New to Telerik Document Processing? Download free 30-day trial

How to Prevent Text with Special Characters from Being Cut Off when converting HTML to PDF using RadWordsProcessing

Environment

Version Product Author
2024.3.806 RadWordsProcessing Desislava Yordanova

Description

When converting HTML documents to PDF format using RadWordsProcessing and its PdfFormatProvider, text containing special characters such as å, ä, or ö gets cut off. This issue arises due to the library's requirement for explicit access to font data, which is not automatically provided in the .NET Standard version of Telerik Document Processing.

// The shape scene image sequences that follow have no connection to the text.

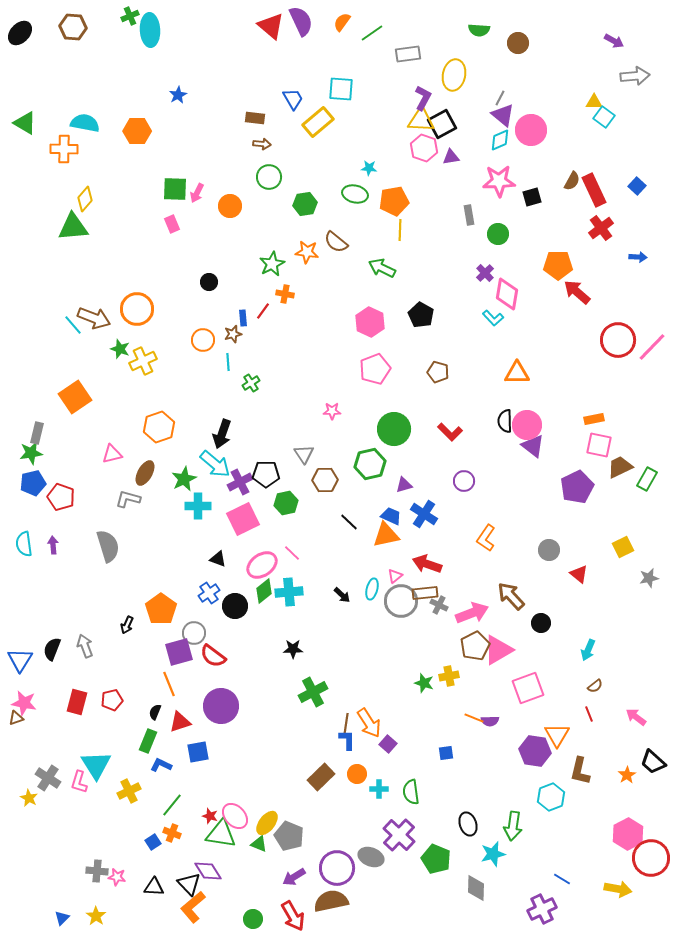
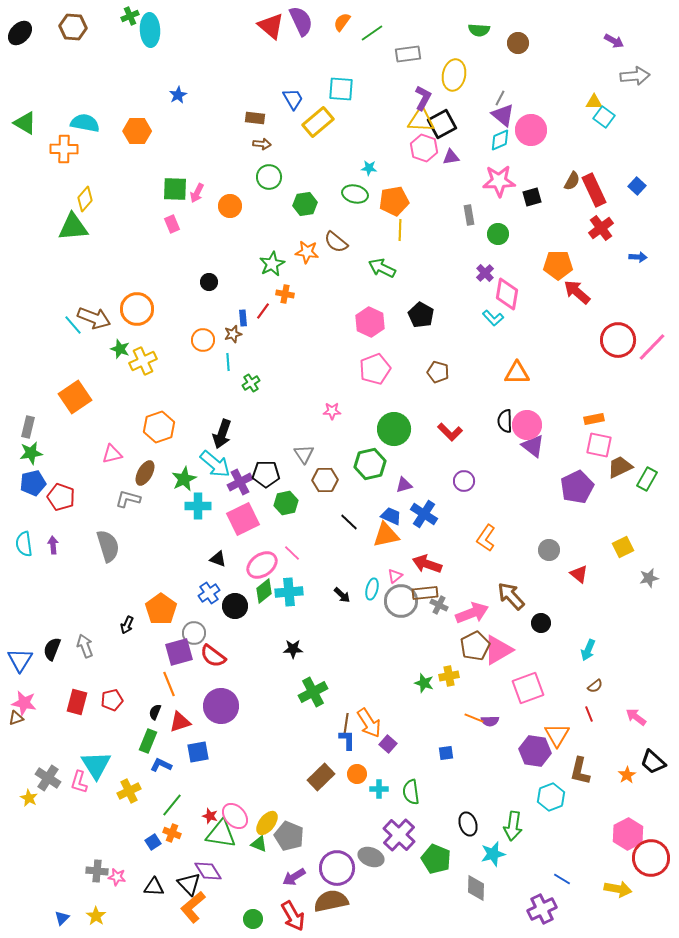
gray rectangle at (37, 433): moved 9 px left, 6 px up
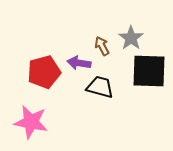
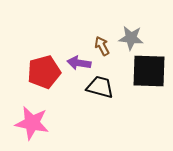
gray star: rotated 30 degrees counterclockwise
pink star: moved 1 px right, 1 px down
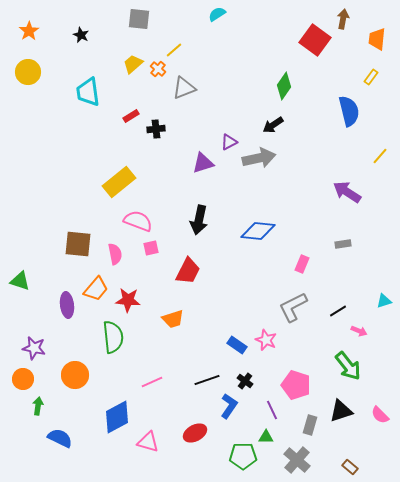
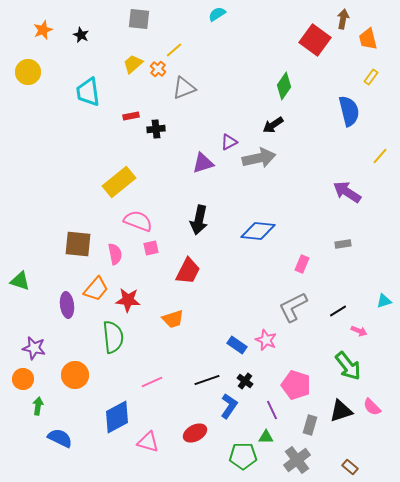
orange star at (29, 31): moved 14 px right, 1 px up; rotated 12 degrees clockwise
orange trapezoid at (377, 39): moved 9 px left; rotated 20 degrees counterclockwise
red rectangle at (131, 116): rotated 21 degrees clockwise
pink semicircle at (380, 415): moved 8 px left, 8 px up
gray cross at (297, 460): rotated 12 degrees clockwise
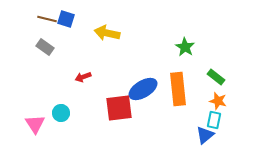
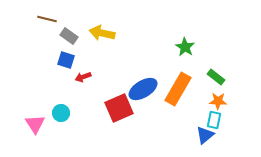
blue square: moved 41 px down
yellow arrow: moved 5 px left
gray rectangle: moved 24 px right, 11 px up
orange rectangle: rotated 36 degrees clockwise
orange star: rotated 12 degrees counterclockwise
red square: rotated 16 degrees counterclockwise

This KB article also answers the following questions:

  • How can I include special characters in PDFs using RadWordsProcessing?
  • What steps are needed to support non-standard fonts in PDF conversion?
  • How do I ensure all text is properly displayed when converting HTML to PDF?
Before After
HTML to Pdf with Cut Off Text HTML to Pdf with Full Text

Solution

To resolve the issue with text cut off and ensure all characters, including special ones, are correctly displayed, implement a custom FontsProvider. This provider will supply the necessary font data to the PdfProcessing library, enabling it to correctly render all characters.

  1. Implement a custom FontsProvider by extending FontsProviderBase and override the GetFontData method. This method should return the font data for the required fonts, including those with special characters.

The following example shows how to handle Tahoma, Arial and Segoe UI fonts. When using other fonts, the custom implementation should be modified and further extended with the respective fonts.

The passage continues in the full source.